Continuando con l’elenco, la preposizione “con” esprime l’amore in modo essenziale, tanto che il soprannome l’Emmanuele in ebraico è “Dio con noi” e nella Bibbia compare ben tremilacinquecento volte l’espressione «essere con». “Oggi” è sussurrato da Gesù morente al ribelle crocifisso accanto a lui («Oggi sarai con me in paradiso»), in un intreccio temporale tra passato, presente e futuro. Infine, il settenario si conclude con un corale “alleluja”.
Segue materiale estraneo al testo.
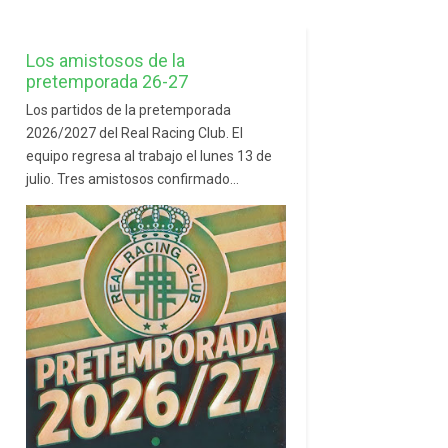
Los amistosos de la
pretemporada 26-27
Los partidos de la pretemporada
2026/2027 del Real Racing Club. El
equipo regresa al trabajo el lunes 13 de
julio. Tres amistosos confirmado...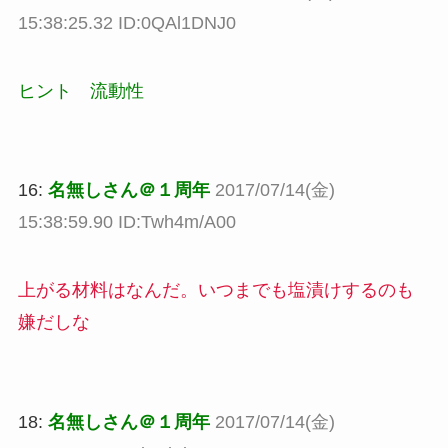
15:38:25.32 ID:0QAl1DNJ0
ヒント 流動性
16:
名無しさん＠１周年
2017/07/14(金)
15:38:59.90 ID:Twh4m/A00
上がる材料はなんだ。いつまでも塩漬けするのも
嫌だしな
18:
名無しさん＠１周年
2017/07/14(金)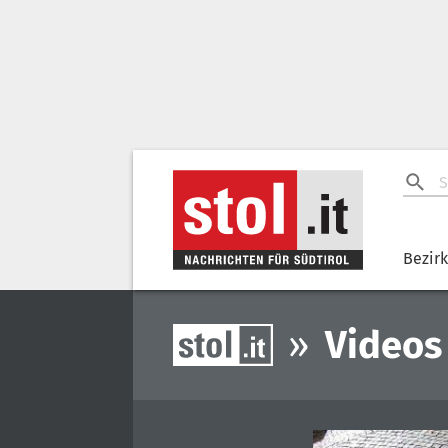
Bezir
»
Videos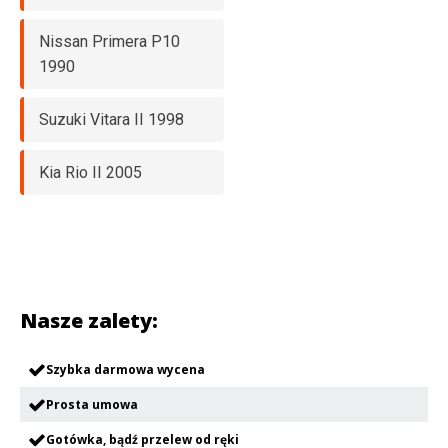
Nissan Primera P10
1990
Suzuki Vitara II 1998
Kia Rio II 2005
Nasze zalety:
Szybka darmowa wycena
Prosta umowa
Gotówka, bądź przelew od ręki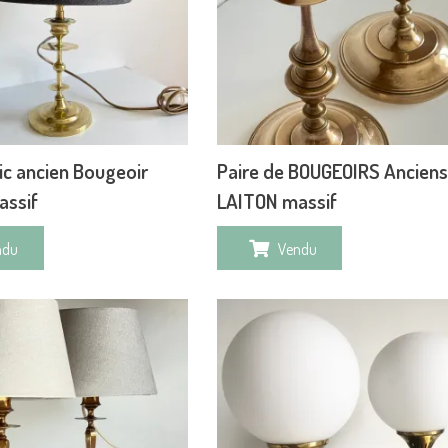
c ancien Bougeoir
Paire de BOUGEOIRS Anciens
assif
LAITON massif
ndu
Vendu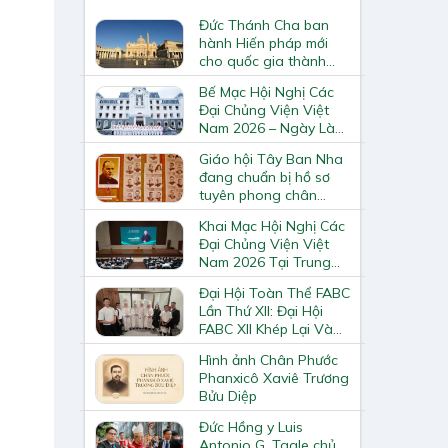
Đức Thánh Cha ban
hành Hiến pháp mới
cho quốc gia thành
Vatican
Bế Mạc Hội Nghị Các
Đại Chủng Viện Việt
Nam 2026 – Ngày Làm
Việc Cuối Cùng
Giáo hội Tây Ban Nha
đang chuẩn bị hồ sơ
tuyên phong chân
phước và phong thánh
Khai Mạc Hội Nghị Các
cho 3.344 vị
Đại Chủng Viện Việt
Nam 2026 Tại Trung
Tâm Mục Vụ Giáo
Đại Hội Toàn Thể FABC
Phận Vinh
Lần Thứ XII: Đại Hội
FABC XII Khép Lại Và
Mở Ra Một Hành Trình
Hình ảnh Chân Phước
Mới Cho Giáo Hội Tại
Phanxicô Xaviê Trương
Châu Á
Bửu Diệp
Đức Hồng y Luis
Antonio G. Tagle chủ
Questi vocaboli fanno da contraltare al silenzio del Signore, che è sì Logos, Parola, ma è anche un mistero, termine che deriva dal verbo greco “tacere”. Il profeta Elia scopre infatti Dio in «una voce di sottile silenzio» (1Re 19,12) e Giobbe quando lo sperimenta dice: «Io ti conoscevo per sentito dire, ora i miei occhi ti vedono» (Gb 42,5). Per questo, il pastore protestante francese Gérard Delteil ha detto: «Dio è il silenzio che dobbiamo rompere». Questo suo mutismo, che non va confuso con l’indifferenza che scandalizza molti (ad esempio di fronte alla Shoah o ai cataclismi della natura), va inteso come presenza nell’assenza, silenzio grembo della Parola, eros del tacere (due innamorati veri possono guardarsi negli occhi senza dire nulla), fede durante il vuoto della voce divina. È la responsabilità umana della libertà.